Using the popular freeware program putty we can monitor our USB COM ports just as easily as we can with the built in serial monitor. It will take second to download and requires no installation. Best of all it can be used for other application environments such as monitoring networks or remotely accessing computers so it is worth downloading this small but powerfull program.

Using the puTTy program we can set up our serial monitor with a lot more formatting options for monitoring lots of changing data in a managable structure such as tables. Best of all it requires barely any change to the arduino code, apart from telling the terminal how to ouput the data with nothing more than some additions to our Serial.print() functions.

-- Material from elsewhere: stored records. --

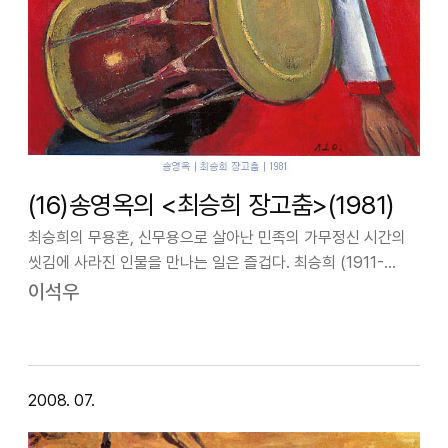
(16)송영옥의 <최승희 장고춤>(1981)
최승희의 무용혼, 신무용으로 살아난 민족의 가무정신 시간의
씻김에 사라진 인물을 만나는 일은 즐겁다. 최승희 (1911-
1969)를 읽으면서 나는 운명을 헤쳐가는 인간, 역사의 무게,
이석우
분출하는 예술혼을 느낀다.최승희는 1911년 경성에서 사남매
중의 막내딸로 태어났다.…
2008. 07.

This is what you will see by default when you start the program, in order to monitor your arduino you will need to click the radio button labeled 'Serial' on the right hand side of the window. This will take you to the serial monitor context options.
Now in order to show your Arduino data you need to check two things on the Arduino SDK one is what 'COM' port your arduino comunicates on (it should tell you under Tools/Serial Port) you need to know this anyway in order to upload your code. Simply change this to COM(port number) e.g. COM4 to monitor on the correct port or putty will output an error when you try to run it.

The other think you need to know is what speed your Arduino is outputting at so when you start your serial communication in your code (e.g. Serial.begin(9600)) putty seems to default to 9600 anyway so you may not need to change this number if you have declared it as so in your code.

This next step is simple, upload your code using the Arduino SDK 'upload' button, then once it has done use the 'open' button on the putty window to initialise the serial monitor. You should see something that looks like the MS-DOS prompt recording your arduino outputs.

Seemingly pointless at the moment yes, but if we want to put our outputs in a specific format this is where using this method becomes advantageous...


Now if we want to tabulate our data in a contantly updating format all that needs to be done is to tell the putty serial monitor what we want done, this is where using this method is better than using the defaut Arduino serial monitor.

To give command to putty we just send it messages via the Serial.print() method.
Putty comands ussaly start with sending the ESC key in ascii format to do this we add a line in the arduino code:
Serial.write(27); (27 is the ESC key in ascii)

After the ESC key we then send our putty commnd, in order to constantly update in the same data format we need to return the putty terminal cursor to the top left corner of the window by writing:
Serial.writ("[H"); (returns the cursor to home)

By doing this the cursor will constantly update the data in the window by overwriting what was there originally. This will allow us to use a loop to dynamically probe and output our data in a more static  (non-scrolling) tabular format, making it much easier to read in monitor lots of constantly changing data.